=== ENTRIES PROVIDED ===

────────────────

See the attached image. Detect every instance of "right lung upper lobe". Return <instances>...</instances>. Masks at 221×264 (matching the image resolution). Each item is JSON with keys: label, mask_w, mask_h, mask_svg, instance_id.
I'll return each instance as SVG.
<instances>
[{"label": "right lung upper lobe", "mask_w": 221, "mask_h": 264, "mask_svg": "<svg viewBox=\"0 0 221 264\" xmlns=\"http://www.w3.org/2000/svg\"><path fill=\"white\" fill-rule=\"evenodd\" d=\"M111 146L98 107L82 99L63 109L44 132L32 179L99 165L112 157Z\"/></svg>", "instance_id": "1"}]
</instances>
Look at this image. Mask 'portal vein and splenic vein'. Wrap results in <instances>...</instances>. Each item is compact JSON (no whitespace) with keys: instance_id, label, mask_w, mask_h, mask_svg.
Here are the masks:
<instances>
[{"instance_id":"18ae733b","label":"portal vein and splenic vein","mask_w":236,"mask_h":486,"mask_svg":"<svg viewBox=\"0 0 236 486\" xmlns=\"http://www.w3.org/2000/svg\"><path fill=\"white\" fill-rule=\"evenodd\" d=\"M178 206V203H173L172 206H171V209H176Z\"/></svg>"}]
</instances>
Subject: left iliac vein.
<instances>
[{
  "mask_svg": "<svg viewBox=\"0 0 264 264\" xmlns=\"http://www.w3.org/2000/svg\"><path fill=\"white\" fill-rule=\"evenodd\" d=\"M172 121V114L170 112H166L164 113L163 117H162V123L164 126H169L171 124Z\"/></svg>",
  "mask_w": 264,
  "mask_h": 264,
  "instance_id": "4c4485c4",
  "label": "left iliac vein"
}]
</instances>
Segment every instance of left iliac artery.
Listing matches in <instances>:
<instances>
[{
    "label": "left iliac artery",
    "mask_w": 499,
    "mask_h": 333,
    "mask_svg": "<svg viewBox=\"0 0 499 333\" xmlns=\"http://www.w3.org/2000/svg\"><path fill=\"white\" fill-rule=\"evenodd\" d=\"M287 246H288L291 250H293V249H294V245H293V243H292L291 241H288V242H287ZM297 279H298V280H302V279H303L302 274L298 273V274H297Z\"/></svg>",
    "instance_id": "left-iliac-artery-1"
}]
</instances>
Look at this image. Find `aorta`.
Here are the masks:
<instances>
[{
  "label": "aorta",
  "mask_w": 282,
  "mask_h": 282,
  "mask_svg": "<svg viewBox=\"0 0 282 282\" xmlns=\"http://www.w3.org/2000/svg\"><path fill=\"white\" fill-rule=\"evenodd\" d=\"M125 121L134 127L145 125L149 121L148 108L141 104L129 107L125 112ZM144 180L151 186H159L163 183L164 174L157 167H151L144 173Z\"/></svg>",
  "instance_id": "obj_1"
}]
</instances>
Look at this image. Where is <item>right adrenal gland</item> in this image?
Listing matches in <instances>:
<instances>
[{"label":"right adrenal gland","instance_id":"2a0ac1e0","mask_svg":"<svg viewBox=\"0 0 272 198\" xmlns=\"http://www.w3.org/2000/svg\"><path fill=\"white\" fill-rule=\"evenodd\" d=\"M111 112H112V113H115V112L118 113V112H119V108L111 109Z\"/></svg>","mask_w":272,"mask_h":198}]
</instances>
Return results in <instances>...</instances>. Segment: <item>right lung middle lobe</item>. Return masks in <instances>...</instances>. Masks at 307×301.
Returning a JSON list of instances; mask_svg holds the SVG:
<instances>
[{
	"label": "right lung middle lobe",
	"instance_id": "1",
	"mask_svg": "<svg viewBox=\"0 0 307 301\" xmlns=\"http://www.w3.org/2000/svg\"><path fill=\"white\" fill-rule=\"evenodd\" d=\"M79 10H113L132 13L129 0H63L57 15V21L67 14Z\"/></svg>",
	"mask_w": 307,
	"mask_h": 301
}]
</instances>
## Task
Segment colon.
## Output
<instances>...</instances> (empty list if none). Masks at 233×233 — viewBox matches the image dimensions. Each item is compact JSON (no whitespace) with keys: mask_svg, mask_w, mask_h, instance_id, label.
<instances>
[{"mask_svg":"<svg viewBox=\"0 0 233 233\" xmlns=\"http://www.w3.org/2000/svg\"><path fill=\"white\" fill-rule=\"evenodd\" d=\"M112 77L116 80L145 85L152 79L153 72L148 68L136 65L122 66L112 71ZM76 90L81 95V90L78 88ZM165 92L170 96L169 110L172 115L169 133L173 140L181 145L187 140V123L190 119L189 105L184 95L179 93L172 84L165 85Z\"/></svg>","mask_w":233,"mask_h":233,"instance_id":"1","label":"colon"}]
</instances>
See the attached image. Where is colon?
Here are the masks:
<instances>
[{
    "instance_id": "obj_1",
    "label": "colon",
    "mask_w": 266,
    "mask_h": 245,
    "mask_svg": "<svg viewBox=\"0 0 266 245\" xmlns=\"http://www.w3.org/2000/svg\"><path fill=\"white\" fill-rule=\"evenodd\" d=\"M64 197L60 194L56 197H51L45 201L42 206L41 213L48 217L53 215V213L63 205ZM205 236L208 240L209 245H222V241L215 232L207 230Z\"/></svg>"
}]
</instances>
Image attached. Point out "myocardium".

────────────────

=== PROBLEM REQUIREMENTS ===
Nothing but the lines from the one with "Segment colon." through the end of the data above should be repeated, each exactly as it stands.

=== SOLVED EXERCISE ===
Segment colon.
## Output
<instances>...</instances> (empty list if none). Masks at 233×233 — viewBox matches the image dimensions. Each item is compact JSON (no whitespace) with keys: mask_svg, mask_w, mask_h, instance_id, label.
<instances>
[{"mask_svg":"<svg viewBox=\"0 0 233 233\" xmlns=\"http://www.w3.org/2000/svg\"><path fill=\"white\" fill-rule=\"evenodd\" d=\"M112 77L116 80L145 85L152 79L153 72L148 68L136 65L122 66L112 71ZM76 90L81 95V90L78 88ZM165 92L170 96L169 110L172 115L169 133L173 140L181 145L187 140V123L190 119L189 105L184 95L179 93L172 84L165 85Z\"/></svg>","mask_w":233,"mask_h":233,"instance_id":"1","label":"colon"}]
</instances>
See the attached image. Where is colon?
Here are the masks:
<instances>
[{
    "instance_id": "obj_1",
    "label": "colon",
    "mask_w": 266,
    "mask_h": 245,
    "mask_svg": "<svg viewBox=\"0 0 266 245\" xmlns=\"http://www.w3.org/2000/svg\"><path fill=\"white\" fill-rule=\"evenodd\" d=\"M64 197L60 194L56 197H51L45 201L42 206L41 213L48 217L53 215V213L63 205ZM205 236L208 240L209 245H222V241L215 232L207 230Z\"/></svg>"
}]
</instances>
Image attached. Point out "myocardium".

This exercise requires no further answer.